Brief -
Could you filter the data below down to the lines that hold the word "März"?
▬▬▬
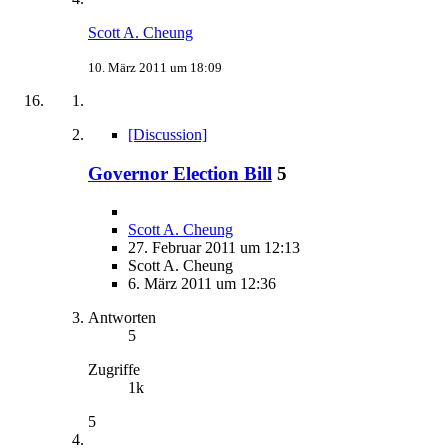
Scott A. Cheung
10. März 2011 um 18:09
[Discussion]
Governor Election Bill
5
Scott A. Cheung
27. Februar 2011 um 12:13
Scott A. Cheung
6. März 2011 um 12:36
Antworten
5
Zugriffe
1k
5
▬▬▬
Solution for this problem -
10. März 2011 um 18:09
6. März 2011 um 12:36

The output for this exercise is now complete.